Argentine geologist and paleontologist (1961–2023)

Jorge Orlando Calvo (27 April 1961 – 10 January 2023) was an Argentine geologist and paleontologist working for "Centro de Investigaciones Paleontológicas Lago Barreales" (National University of Comahue).

==Life and career==
Jorge Orlando Calvo was born in Córdoba, Argentina, on 27 April 1961. He was a professor in Geology and Paleontology at the National University of Comahue, Neuquén. He was one of the founders of the Geology Career (2010) at this university as well as the Director of the Barreales Lake Paleontological Center.
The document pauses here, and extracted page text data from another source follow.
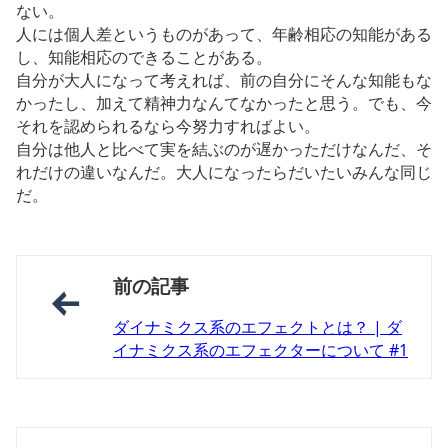
ない。
人には個人差というものがあって、年齢相応の知能がある
し、知能相応のできることがある。
自分が大人になって考えれば、前の自分にそんな知能もな
かったし、加えて精神力なんてなかったと思う。でも、今
それを認められるなら今努力すればよい。
自分は他人と比べて実を結ぶのが遅かっただけなんだ、そ
れだけの違いなんだ。大人になったらだいたいみんな同じ
だ。
前の記事
ダイナミクス系のエフェクトとは？ | ダ
イナミクス系のエフェクターについて #1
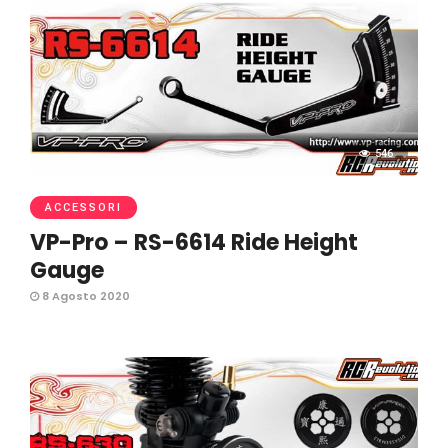
546
ACCESSORI
VP-Pro – RS-6614 Ride Height
Gauge
8 Agosto 2020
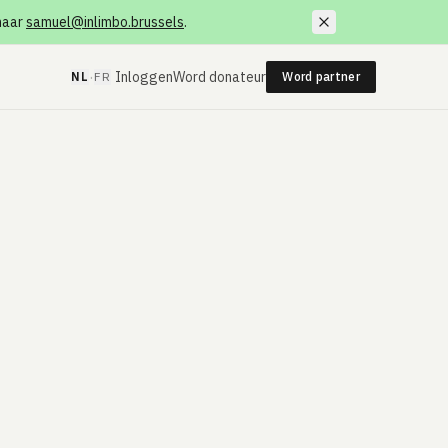
 naar
samuel@inlimbo.brussels
.
·
Inloggen
Word donateur
NL
FR
Word partner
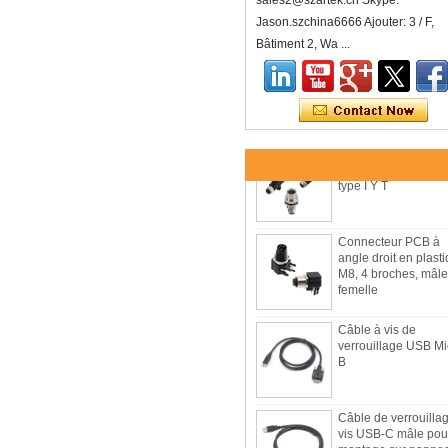
sales2@szartek.cn Skype:
Jason.szchina6666 Ajouter: 3 / F,
Bâtiment 2, Wa ...
Câble 7/8 5 pôles m
vers femelle droit ou
angle droit
Connecteur adaptat
M8 mâle ou femelle
type I Y T
Connecteur PCB à
angle droit en plast
M8, 4 broches, mâle
femelle
Câble à vis de
verrouillage USB Mi
B
Câble de verrouilla
vis USB-C mâle pou
montage sur panne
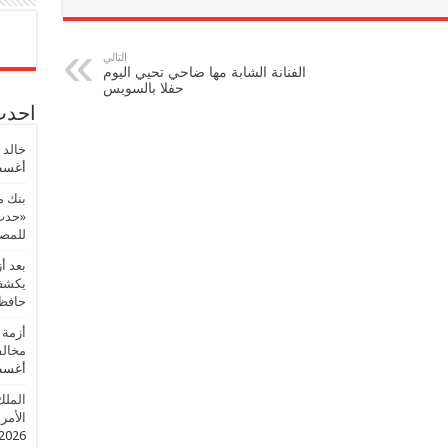
التالي
الفنانة الشابة مها ضاحي تحيي اليوم
حفلا بالسويس
احدث 
خالد 
أغسطس
بنك م
«حدث 
للمصر
بعد أ
يكشف 
حافظ
أزمة 
مخالف
أغسطس
الملك
الأمريك
2026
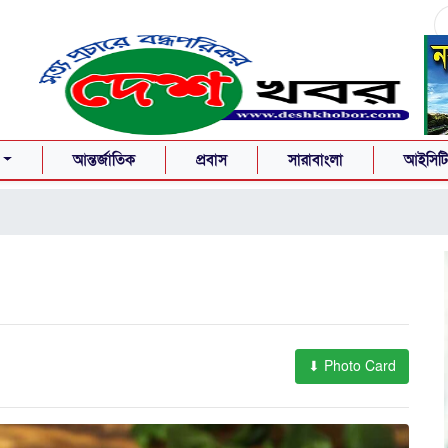
আন্তর্জাতিক
প্রবাস
সারাবাংলা
আইসিটি-
⬇ Photo Card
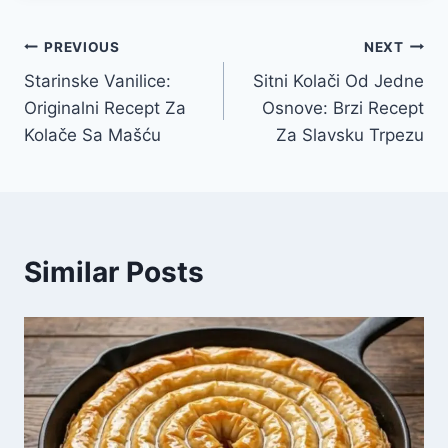
Post
PREVIOUS
NEXT
Starinske Vanilice:
Sitni Kolači Od Jedne
navigation
Originalni Recept Za
Osnove: Brzi Recept
Kolače Sa Mašću
Za Slavsku Trpezu
Similar Posts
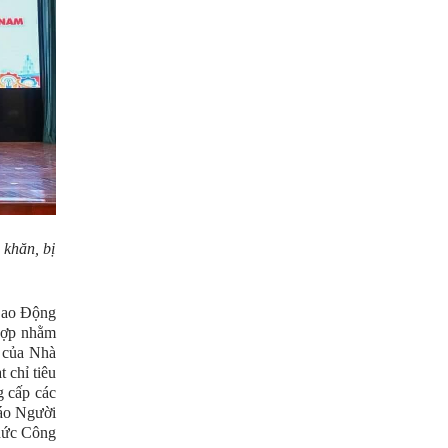
 khăn, bị
Lao Động
 hợp nhằm
t của Nhà
 chỉ tiêu
 cấp các
báo Người
chức Công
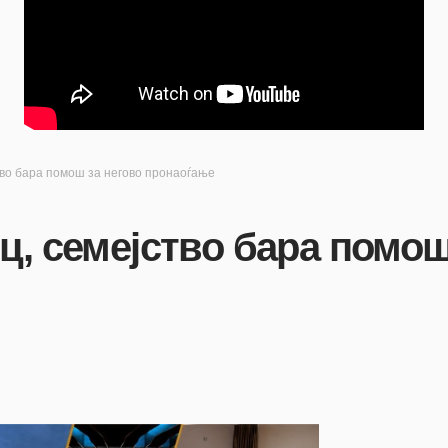
тво бара помош за негово пронаоѓање
ц, семејство бара помош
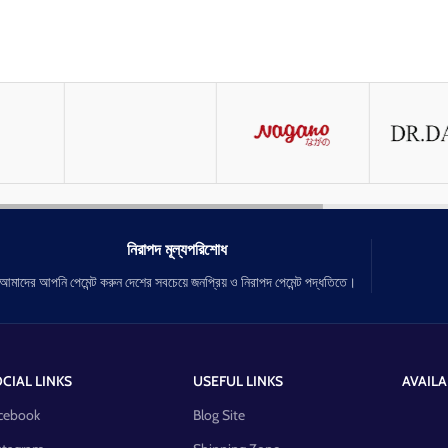
নিরাপদ মূল্যপরিশোধ
আমাদের আপনি পেমেন্ট করুন দেশের সবচেয়ে জনপ্রিয় ও নিরাপদ পেমেন্ট পদ্ধতিতে।
CIAL LINKS
USEFUL LINKS
AVAILA
cebook
Blog Site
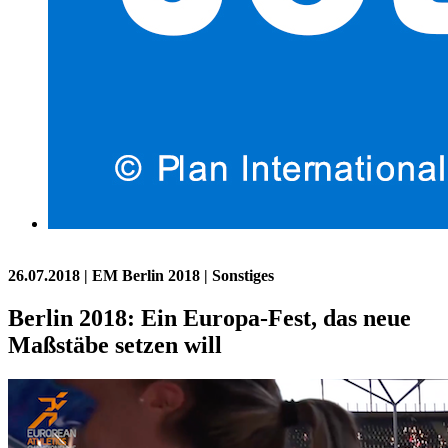
26.07.2018
| EM Berlin 2018 | Sonstiges
Berlin 2018: Ein Europa-Fest, das neue
Maßstäbe setzen will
Calvo became a geologist in 1986 and in 1991 he won a Fulbright scholarship to do a Master in Paleontological Sciences (1992) at the University of Illinois Chicago, getting his degree in 1994. In 2006, he earned his PhD degree at the Federal University of Rio de Janeiro, Brazil.
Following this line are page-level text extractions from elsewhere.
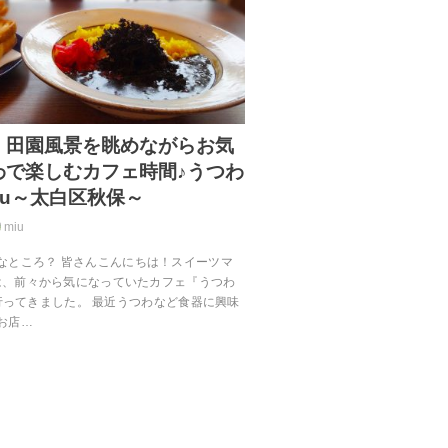
】田園風景を眺めながらお気
わで楽しむカフェ時間♪うつわ
uGru～太白区秋保～
miu
なところ？ 皆さんこんにちは！スイーツマ
回は、前々から気になっていたカフェ『うつわ
u』に行ってきました。 最近うつわなど食器に興味
お店…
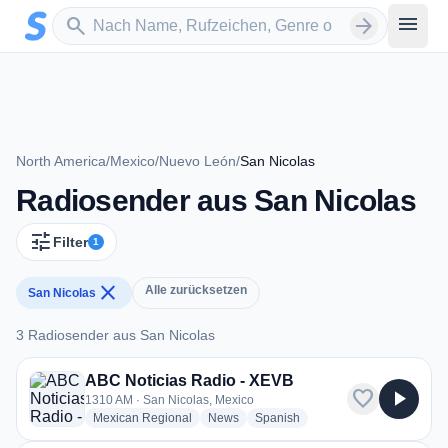
Zum Hauptinhalt springen
Sender suchen
menu
search
arrow_forward
North America
/
Mexico
/
Nuevo León
/
San Nicolas
Radiosender aus San Nicolas
tune
Filter
1
close
Alle zurücksetzen
San Nicolas
3 Radiosender aus San Nicolas
3 Radiosender aus San Nicolas
ABC Noticias Radio - XEVB
favorite
play_arrow
1310 AM · San Nicolas, Mexico
radio stations
radio stations
radio stations
Mexican Regional
News
Spanish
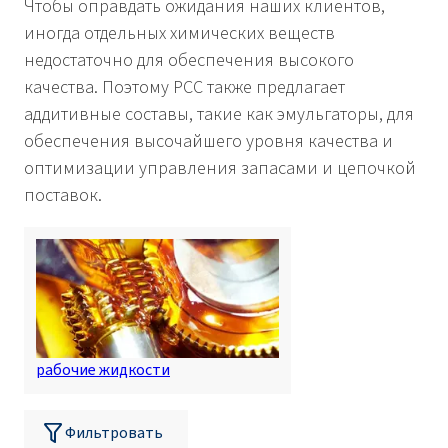
Чтобы оправдать ожидания наших клиентов,
иногда отдельных химических веществ
недостаточно для обеспечения высокого
качества. Поэтому PCC также предлагает
аддитивные составы, такие как эмульгаторы, для
обеспечения высочайшего уровня качества и
оптимизации управления запасами и цепочкой
поставок.
рабочие жидкости
Фильтровать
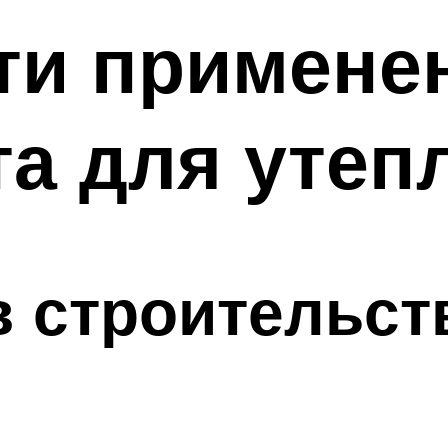
ти примене
а для утеп
 строительств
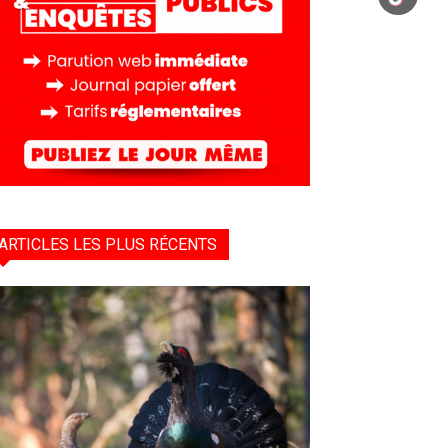
ARTICLES LES PLUS RÉCENTS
Calvo devoted his life to the discovering, digging and studying of Vertebrate Paleontology. He was the first palaeontologist to live and work in the Neuquén province. He was both author and co-author of many discoveries of his own about new taxa in dinosaurs, birds, crocodiles, frogs, turtles, eggs and dinosaur tracks. Calvo was the first palaeontologist to have helped develop not only the Paleontological Science in Norpatagonia (1987), but also the Paleontological Tourism. He was the founder of the Geology and Paleontology Museum of the National University of Comahue (1990), the Paleontological Museum of Rincón de los Sauces (2000) and the Barreales Lake Paleontological Center (2002).

As a researcher of the National University of Comahue, he was the Director of more than 15 national and international research projects led from institutions such as Conicet, Agencia Nacional de Ciencia y Tecnologia and Universidad Nacional del Comahue (Argentina), Duke Foundation of United States, Dinosaur Society of America, National Geographic Society, etc.
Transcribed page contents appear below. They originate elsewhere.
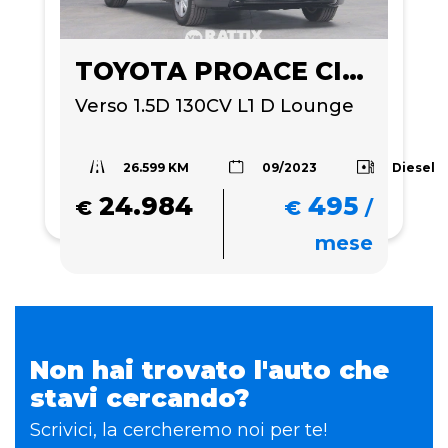
TOYOTA PROACE CITY
Verso 1.5D 130CV L1 D Lounge
26.599 KM
Diesel
09/2023
24.984
495
€
€
/
mese
Non hai trovato l'auto che
stavi cercando?
Scrivici, la cercheremo noi per te!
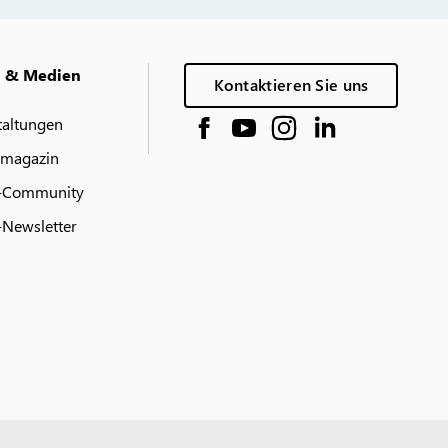
g & Medien
Kontaktieren Sie uns
taltungen
 magazin
-Community
Newsletter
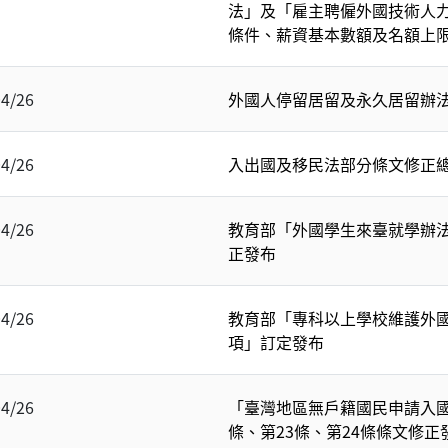
法」及「雇主聘僱外國技術人
條件、薪資基本數額及名額上
04/26
外國人停留居留及永久居留辦
04/26
入出國及移民法部分條文修正
04/26
教育部「外國學生來臺就學辦法
正發布
04/26
教育部「專科以上學校維護外
項」訂定發布
04/26
「臺灣地區無戶籍國民申請入國
條、第23條、第24條條文修正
Calvo was the director of theses for graduates, masters and PhD students. He published more than 88 scientific papers and more than 60 in non-specialist magazines. He also read more than 135 papers and lectures at Congresses of the specialty worldwide.

Calvo was invited to lecture on dinosaurs from Norpatagonia in different cities of Argentina, Brazil, Chile, Italy, Finland, Romania and Serbia. He was also a coordinator in more than 25 events of paleontological shows, exhibitions and Interactive museums.

He both described and co-described many species:
- Andesaurus delgadoi Calvo & Bonaparte, 1991
- Picunichnus benedettoi Calvo, 1991 (a)
- Sauropodichnus giganteus Calvo, 1991 (a)
- Sousaichnium monetae Calvo, 1991 (a)
- Deferrariischnium mapuchensis Calvo, 1991 (a)
- Limayichnus major Calvo, 1991 (a)
- Neuquenornis volans Chiappe & Calvo, 1994
- Limaysaurus tessonei Calvo & Salgado, 1995 (b)
- Megaloolithus patagonicus Calvo, Engelland, Heredia & Salgado, 1997 (c)
- Avitabatrachus uliana Báez, Trueb & Calvo, 2000
- Araripesuchus patagonicus Ortega, Gasparini, Buscalioni & Calvo, 2000
- Anabisetia saldiviai Coria & Calvo, 2002
- Rinconsaurus caudamirus Calvo & González Riga, 2003
- Unenlagia paynemili Calvo, Porfiri & Kellner, 2004
- Ekrixinatosaurus novasi Calvo, Rubillar-Rogers & Moreno, 2004
- Puertasaurus reuili Novas, Salgado, Calvo & Agnolin, 2005
- Pehuenchesuchus enderi Turner & Calvo, 2005
- Futalognkosaurus dukei Calvo, Porfiri, González Riga & Kellner, 2007
- Neuquensuchus universitas Fiorelli & Calvo, 2007
- Muyelensaurus pecheni Calvo, González Riga & Porfiri, 2007
- Macrogryphosaurus gondwanicus Calvo, Porfiri & Novas, 2007
- Linderochelys rinconensis De la Fuente, Calvo & Gonzalez Riga, 2007
- Austroraptor cabazai Novas, Pol, Canale, Porfiri & Calvo, 2009
- Titanopodus mendozensis Gonzalez Riga & Calvo, 2009
- Panamericansaurus schroederi Calvo & Porfiri, 2010
- Willinakaqe salitralensis R. D. Juárez Valieri, J. A. Haro, L. E. Fiorelli & J. O. Calvo, 2010
- Pamparaptor micros J. D. Porfiri, J. O. Calvo and D. Dos Santos, 2011
- Leufuichthys minimus Gallo, Calvo & Kellner, 2011
- Traukutitan eocaudata Juárez Valieri & Calvo, 2011
- Notocolossus gonzalezparejasi B. J. González Riga, M. C. Lamanna, L. D. Ortiz David, J. O. Calvo & J. P. Coria, 2016

He died on 10 January 2023, aged 61, in Neuquén, Argentina.